* **PROVIDED DATA**:
● ● ●

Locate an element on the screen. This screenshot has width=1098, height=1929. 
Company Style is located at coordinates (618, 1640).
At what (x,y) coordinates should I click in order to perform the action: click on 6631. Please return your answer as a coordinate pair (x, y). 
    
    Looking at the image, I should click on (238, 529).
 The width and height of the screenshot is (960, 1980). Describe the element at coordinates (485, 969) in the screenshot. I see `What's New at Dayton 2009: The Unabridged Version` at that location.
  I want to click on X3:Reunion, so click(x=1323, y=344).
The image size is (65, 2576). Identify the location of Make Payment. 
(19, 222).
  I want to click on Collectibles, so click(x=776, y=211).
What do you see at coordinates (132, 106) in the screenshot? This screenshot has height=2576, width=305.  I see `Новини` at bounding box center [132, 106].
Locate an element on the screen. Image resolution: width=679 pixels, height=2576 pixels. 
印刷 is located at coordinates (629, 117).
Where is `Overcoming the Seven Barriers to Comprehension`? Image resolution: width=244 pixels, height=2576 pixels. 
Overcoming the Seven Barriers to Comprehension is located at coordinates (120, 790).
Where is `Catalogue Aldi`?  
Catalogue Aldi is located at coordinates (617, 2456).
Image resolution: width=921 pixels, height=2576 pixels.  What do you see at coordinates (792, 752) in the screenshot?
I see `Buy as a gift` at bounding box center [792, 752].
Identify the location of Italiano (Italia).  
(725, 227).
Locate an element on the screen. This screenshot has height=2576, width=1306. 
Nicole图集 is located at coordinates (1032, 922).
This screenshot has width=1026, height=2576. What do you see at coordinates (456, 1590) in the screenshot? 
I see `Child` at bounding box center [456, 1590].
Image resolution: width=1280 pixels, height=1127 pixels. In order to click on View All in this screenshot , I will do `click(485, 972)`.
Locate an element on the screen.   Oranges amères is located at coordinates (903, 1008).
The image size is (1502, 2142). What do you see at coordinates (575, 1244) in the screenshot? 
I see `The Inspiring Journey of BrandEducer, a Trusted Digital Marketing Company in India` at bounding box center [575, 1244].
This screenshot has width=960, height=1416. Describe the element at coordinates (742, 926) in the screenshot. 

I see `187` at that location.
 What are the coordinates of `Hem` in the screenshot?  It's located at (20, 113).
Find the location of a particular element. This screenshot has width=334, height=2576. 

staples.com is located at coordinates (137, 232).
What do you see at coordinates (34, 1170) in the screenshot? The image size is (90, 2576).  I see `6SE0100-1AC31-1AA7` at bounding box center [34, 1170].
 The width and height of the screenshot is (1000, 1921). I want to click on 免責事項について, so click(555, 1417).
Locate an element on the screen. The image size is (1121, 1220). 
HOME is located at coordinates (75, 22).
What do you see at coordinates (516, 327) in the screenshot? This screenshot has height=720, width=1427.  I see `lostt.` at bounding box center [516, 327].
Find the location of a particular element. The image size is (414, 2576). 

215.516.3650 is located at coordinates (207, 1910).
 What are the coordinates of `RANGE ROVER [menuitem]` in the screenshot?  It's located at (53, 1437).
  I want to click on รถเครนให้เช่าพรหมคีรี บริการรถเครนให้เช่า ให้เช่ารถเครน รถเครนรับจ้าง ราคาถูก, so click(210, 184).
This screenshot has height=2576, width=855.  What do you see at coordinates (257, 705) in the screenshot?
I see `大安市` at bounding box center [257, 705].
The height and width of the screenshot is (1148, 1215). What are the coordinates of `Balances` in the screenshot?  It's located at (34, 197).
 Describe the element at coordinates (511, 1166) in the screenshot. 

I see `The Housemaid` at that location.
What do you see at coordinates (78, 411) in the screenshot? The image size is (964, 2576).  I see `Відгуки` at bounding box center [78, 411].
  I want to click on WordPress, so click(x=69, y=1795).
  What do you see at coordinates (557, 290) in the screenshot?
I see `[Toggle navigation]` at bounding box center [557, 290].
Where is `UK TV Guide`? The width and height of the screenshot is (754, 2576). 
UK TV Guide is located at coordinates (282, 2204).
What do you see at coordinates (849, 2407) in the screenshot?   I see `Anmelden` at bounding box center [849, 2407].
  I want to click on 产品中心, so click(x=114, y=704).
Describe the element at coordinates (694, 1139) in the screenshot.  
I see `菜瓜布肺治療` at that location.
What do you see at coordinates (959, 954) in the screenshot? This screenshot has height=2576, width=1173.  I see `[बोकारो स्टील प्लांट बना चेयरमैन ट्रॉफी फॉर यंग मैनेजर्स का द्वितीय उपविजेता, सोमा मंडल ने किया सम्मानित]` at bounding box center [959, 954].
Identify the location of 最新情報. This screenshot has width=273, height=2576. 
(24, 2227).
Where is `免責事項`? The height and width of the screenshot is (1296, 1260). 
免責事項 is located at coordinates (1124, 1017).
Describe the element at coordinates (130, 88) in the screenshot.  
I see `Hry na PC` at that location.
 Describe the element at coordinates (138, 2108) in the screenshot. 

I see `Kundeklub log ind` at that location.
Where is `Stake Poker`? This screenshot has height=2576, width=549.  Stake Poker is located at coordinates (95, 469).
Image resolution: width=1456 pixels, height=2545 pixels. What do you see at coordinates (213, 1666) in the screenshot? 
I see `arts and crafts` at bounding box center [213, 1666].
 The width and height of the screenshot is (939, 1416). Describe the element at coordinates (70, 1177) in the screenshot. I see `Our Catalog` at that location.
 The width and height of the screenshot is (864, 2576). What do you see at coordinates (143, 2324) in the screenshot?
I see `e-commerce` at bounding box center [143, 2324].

● ● ●

* **EXERCISE AIM**: Give back the whole listing, word for word.

* **REPLY**:
Locate an element on the screen. This screenshot has width=1098, height=1929. 
Company Style is located at coordinates (618, 1640).
At what (x,y) coordinates should I click in order to perform the action: click on 6631. Please return your answer as a coordinate pair (x, y). 
    
    Looking at the image, I should click on (238, 529).
 The width and height of the screenshot is (960, 1980). Describe the element at coordinates (485, 969) in the screenshot. I see `What's New at Dayton 2009: The Unabridged Version` at that location.
  I want to click on X3:Reunion, so click(x=1323, y=344).
The image size is (65, 2576). Identify the location of Make Payment. 
(19, 222).
  I want to click on Collectibles, so click(x=776, y=211).
What do you see at coordinates (132, 106) in the screenshot? This screenshot has height=2576, width=305.  I see `Новини` at bounding box center [132, 106].
Locate an element on the screen. Image resolution: width=679 pixels, height=2576 pixels. 
印刷 is located at coordinates (629, 117).
Where is `Overcoming the Seven Barriers to Comprehension`? Image resolution: width=244 pixels, height=2576 pixels. 
Overcoming the Seven Barriers to Comprehension is located at coordinates (120, 790).
Where is `Catalogue Aldi`?  
Catalogue Aldi is located at coordinates (617, 2456).
Image resolution: width=921 pixels, height=2576 pixels.  What do you see at coordinates (792, 752) in the screenshot?
I see `Buy as a gift` at bounding box center [792, 752].
Identify the location of Italiano (Italia).  
(725, 227).
Locate an element on the screen. This screenshot has height=2576, width=1306. 
Nicole图集 is located at coordinates (1032, 922).
This screenshot has width=1026, height=2576. What do you see at coordinates (456, 1590) in the screenshot? 
I see `Child` at bounding box center [456, 1590].
Image resolution: width=1280 pixels, height=1127 pixels. In order to click on View All in this screenshot , I will do `click(485, 972)`.
Locate an element on the screen.   Oranges amères is located at coordinates (903, 1008).
The image size is (1502, 2142). What do you see at coordinates (575, 1244) in the screenshot? 
I see `The Inspiring Journey of BrandEducer, a Trusted Digital Marketing Company in India` at bounding box center [575, 1244].
This screenshot has width=960, height=1416. Describe the element at coordinates (742, 926) in the screenshot. 

I see `187` at that location.
 What are the coordinates of `Hem` in the screenshot?  It's located at (20, 113).
Find the location of a particular element. This screenshot has width=334, height=2576. 

staples.com is located at coordinates (137, 232).
What do you see at coordinates (34, 1170) in the screenshot? The image size is (90, 2576).  I see `6SE0100-1AC31-1AA7` at bounding box center [34, 1170].
 The width and height of the screenshot is (1000, 1921). I want to click on 免責事項について, so click(555, 1417).
Locate an element on the screen. The image size is (1121, 1220). 
HOME is located at coordinates (75, 22).
What do you see at coordinates (516, 327) in the screenshot? This screenshot has height=720, width=1427.  I see `lostt.` at bounding box center [516, 327].
Find the location of a particular element. The image size is (414, 2576). 

215.516.3650 is located at coordinates (207, 1910).
 What are the coordinates of `RANGE ROVER [menuitem]` in the screenshot?  It's located at (53, 1437).
  I want to click on รถเครนให้เช่าพรหมคีรี บริการรถเครนให้เช่า ให้เช่ารถเครน รถเครนรับจ้าง ราคาถูก, so click(210, 184).
This screenshot has height=2576, width=855.  What do you see at coordinates (257, 705) in the screenshot?
I see `大安市` at bounding box center [257, 705].
The height and width of the screenshot is (1148, 1215). What are the coordinates of `Balances` in the screenshot?  It's located at (34, 197).
 Describe the element at coordinates (511, 1166) in the screenshot. 

I see `The Housemaid` at that location.
What do you see at coordinates (78, 411) in the screenshot? The image size is (964, 2576).  I see `Відгуки` at bounding box center [78, 411].
  I want to click on WordPress, so click(x=69, y=1795).
  What do you see at coordinates (557, 290) in the screenshot?
I see `[Toggle navigation]` at bounding box center [557, 290].
Where is `UK TV Guide`? The width and height of the screenshot is (754, 2576). 
UK TV Guide is located at coordinates (282, 2204).
What do you see at coordinates (849, 2407) in the screenshot?   I see `Anmelden` at bounding box center [849, 2407].
  I want to click on 产品中心, so click(x=114, y=704).
Describe the element at coordinates (694, 1139) in the screenshot.  
I see `菜瓜布肺治療` at that location.
What do you see at coordinates (959, 954) in the screenshot? This screenshot has height=2576, width=1173.  I see `[बोकारो स्टील प्लांट बना चेयरमैन ट्रॉफी फॉर यंग मैनेजर्स का द्वितीय उपविजेता, सोमा मंडल ने किया सम्मानित]` at bounding box center [959, 954].
Identify the location of 最新情報. This screenshot has width=273, height=2576. 
(24, 2227).
Where is `免責事項`? The height and width of the screenshot is (1296, 1260). 
免責事項 is located at coordinates (1124, 1017).
Describe the element at coordinates (130, 88) in the screenshot.  
I see `Hry na PC` at that location.
 Describe the element at coordinates (138, 2108) in the screenshot. 

I see `Kundeklub log ind` at that location.
Where is `Stake Poker`? This screenshot has height=2576, width=549.  Stake Poker is located at coordinates (95, 469).
Image resolution: width=1456 pixels, height=2545 pixels. What do you see at coordinates (213, 1666) in the screenshot? 
I see `arts and crafts` at bounding box center [213, 1666].
 The width and height of the screenshot is (939, 1416). Describe the element at coordinates (70, 1177) in the screenshot. I see `Our Catalog` at that location.
 The width and height of the screenshot is (864, 2576). What do you see at coordinates (143, 2324) in the screenshot?
I see `e-commerce` at bounding box center [143, 2324].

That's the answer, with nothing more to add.